It's a great analogy. You just didn't get it, I'm sorry. The same way you're not getting how it works with the rims. I tried to make it easier to understand but it didn't help.
There is no need for an analogy when you have a real world example. Your analogy isn’t easier to understand because it is wrong.
"With pulse braking, the same amount of heat put into the rim..."
Wrong. With pulse braking, it's NOT the same amount of heat being put into the rim. You are squeezing the brake lever WAY harder during pulse braking, compared to someone drag braking.
Your examples have been predicated on the idea that the conversion of kinetic energy of the bicycle/rider system is the same in pulse braking and in continual braking (drag braking). So have mine. Yes, someone practicing pulse braking squeezes the brakes WAY harder during the braking phase but they are not squeezing the brakes at all when the brakes aren’t applied. During the time when no braking is being done, the heat input is negative. If both bikes travel the same distance to the same final speed (stopped or some other speed), the conversion of the kinetic energy is the same. The one caveat is that with pulse braking, the time of travel is likely shorter due to the higher average speed and the air flow is higher due to that higher average speed so more heat is lost in pulse braking.
When you pulse brake you squeeze the brake HARD but leave gaps in time. Someone else who is drag braking leaves no gaps in time, but they are LIGHT on the brakes.
Hard braking force = more friction = more heat per second put into the rims (but with gaps in time)
Light braking force = less friction = less heat per second put into the rims (but with no gaps in time)
It balances out, you see? Why is this simple concept so difficult to understand?
You are so close to getting it. It is the gaps in time during pulse braking that you aren’t understanding. During those gaps, the heat input is negative. More friction with periods of no friction results in a higher heat transfer
away from the rims than if you have constant friction at a slightly lower friction input. It’s the higher negative bits that changes the balance. You have the same heat input but you have a higher heat
outflow with pulsed braking.
You're pulse braking alternating between 25 and 40 mph. Every time you need to slow down you give your brakes a firm application. A large burst of heat enters your rims. Then you're off your brakes for a while. You repeat the cycle while always keeping your max heat under a limit. Ok.
You can’t definitively say what speeds pulse braking is alternating between. That depends on how much speed you are willing to carry through corners or how much you are slowing down. Some corners are may need to slow that much but some may not.
And, again, you are missing how much impact the “off [the] brakes for a while” has. Yes, you repeat the cycle while keeping the heat from building in the rim too much.

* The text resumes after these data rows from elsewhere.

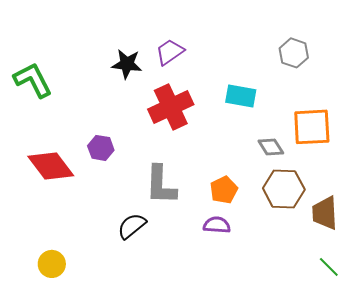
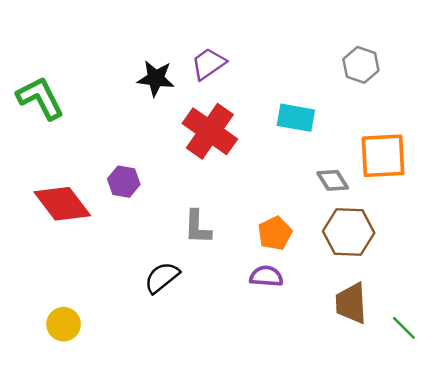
red cross: (171, 107) -> (210, 131), turned -30
gray L-shape: (161, 185) -> (197, 227), size x0.7
brown trapezoid: (325, 213) -> (351, 303), moved

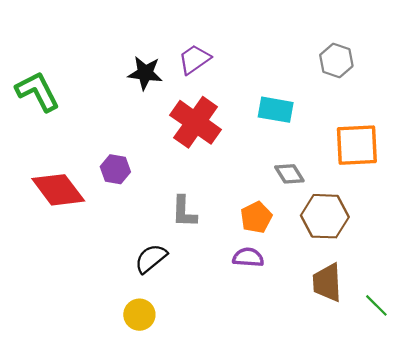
gray diamond: (333, 180) -> (289, 174), moved
yellow circle: (64, 324) -> (139, 315), moved

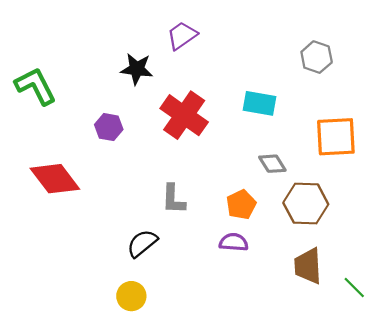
purple trapezoid: (194, 59) -> (182, 36), moved
purple hexagon: (115, 169) -> (109, 127), moved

Someone else is drag braking maintains a constant 35 mph. They're not squeezing their lever the same way you're squeezing your lever. They're only slowing themselves by 5 mph compared to natural speed. They have a casual one finger lean on that brake lever. They are NOT gushing heat into their rims like you are during one of your pulses. Whatever small feathering amount of heat they generate continuously, that heat dissipates in the 35 mph wind. They ALSO keep their max heat under a limit.

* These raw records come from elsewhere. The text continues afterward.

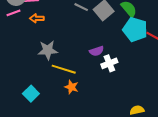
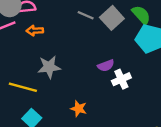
yellow line: (64, 69) -> (23, 87), moved

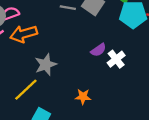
orange arrow: (35, 31) -> (24, 34), size x1.6
yellow line: (23, 87) -> (26, 90), turned -44

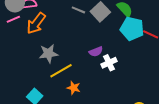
orange arrow: (24, 34) -> (36, 23), turned -50
yellow line: (26, 90) -> (61, 71), moved

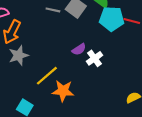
gray star: (49, 53) -> (19, 55), moved
orange star: (74, 88) -> (63, 91), size x1.5

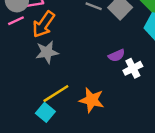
yellow line: (47, 76) -> (56, 94), moved

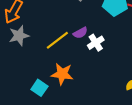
yellow line: (56, 94) -> (57, 40), moved
cyan square: (45, 112) -> (39, 88), moved

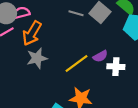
white cross: (96, 43) -> (116, 67), turned 35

If someone is traveling at 35 mph and they only have to slow to 30mph to go around a corner, why does the rider at 40 mph have to slow to 25mm? Why can’t they take the same corner at the same speed as the 35mph scenario? If you can corner at 30mph, I could corner at the same speed, thus the heat input on at higher speed isn’t much different.
But you are wrong on the 35mph scenario keeping their heat “under a limit”. That’s the point. The heat dissipates some but not nearly as much as during pulse braking for two reasons. The first is that the airflow is higher so the heat lost at higher speeds is greater. Second, there are periods when there is no heat going into the rim while at the same time heat is being lost. In the end, the pulse braking ends up losing more heat without putting in a whole lot more heat than constant braking.

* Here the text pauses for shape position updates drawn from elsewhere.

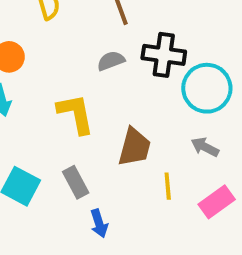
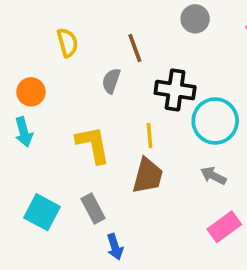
gray semicircle: (111, 61) -> (111, 81), moved, turned -50
yellow line: (168, 186) -> (150, 136), moved

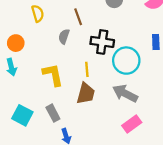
gray arrow: (213, 176) -> (125, 93), size x1.6

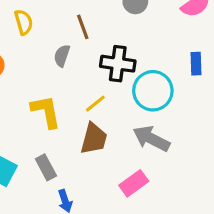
yellow line: (87, 69) -> (95, 104), turned 56
pink rectangle: (132, 124) -> (134, 183), moved

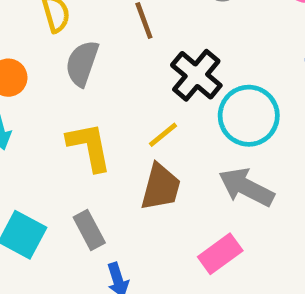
gray semicircle: (62, 56) -> (82, 63), moved, size x1.4
black cross: (118, 64) -> (196, 75), turned 32

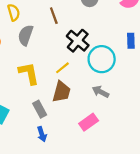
gray arrow: (246, 187) -> (100, 92), size x0.7
gray rectangle: (89, 230) -> (40, 109), moved

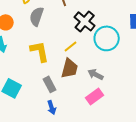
gray arrow: (100, 92) -> (96, 74), moved

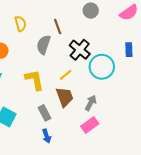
gray semicircle: (37, 16) -> (44, 45), moved
brown trapezoid: (70, 68) -> (65, 97), turned -35
gray arrow: (96, 74) -> (91, 103), turned 91

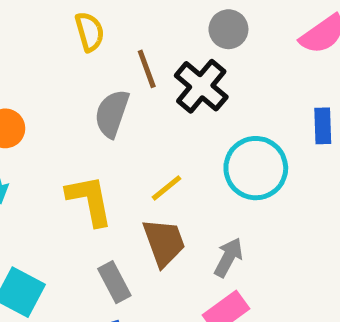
yellow semicircle: (20, 24) -> (90, 32), moved
black cross: (80, 50) -> (201, 86), moved

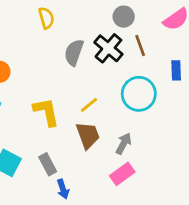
brown line: (147, 69) -> (140, 46), moved
gray semicircle: (112, 114) -> (74, 52), moved
gray rectangle: (114, 282) -> (48, 164), moved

I got it before. You are just wrong on your assumptions.
Yes, pro cyclists don't overheat because they only use their brakes momentarily.
In other words, they practice “pulse braking”.
If you add up the amount of seconds they brake on an entire descent, you'll realize that summed up, they didn't really use their brakes much. That's EXACTLY my point! Pro cyclists don't use their brakes. So OF COURSE they won't over heat! Their gravitational potential energy dissipates into the air, not their brakes.
Um…same thing occurs during pulse braking. Higher speed, some air resistance braking, shorter periods of brake application, more time for the rims to cool. If you don’t use your brakes, you aren’t putting heat into the system. If you use your brakes constantly, you aren’t allowing heat to dissipate away at the same rate and thus end up with hotter wheels.
Again, I do mountain riding. I do mountain bike riding with rim brakes. I’ve done mountain riding on tandems with rim brakes. I have never…in 40+ years of mountain riding…cooked a rim brake. I’ve never even come close. I’m unfamiliar with the sound change you describe because I’ve never experienced brakes hot enough to make that sound. It’s not because I don’t go down hills…I do at that highest possible speed I can…but because I know how to manage the heat input to avoid cooking brakes.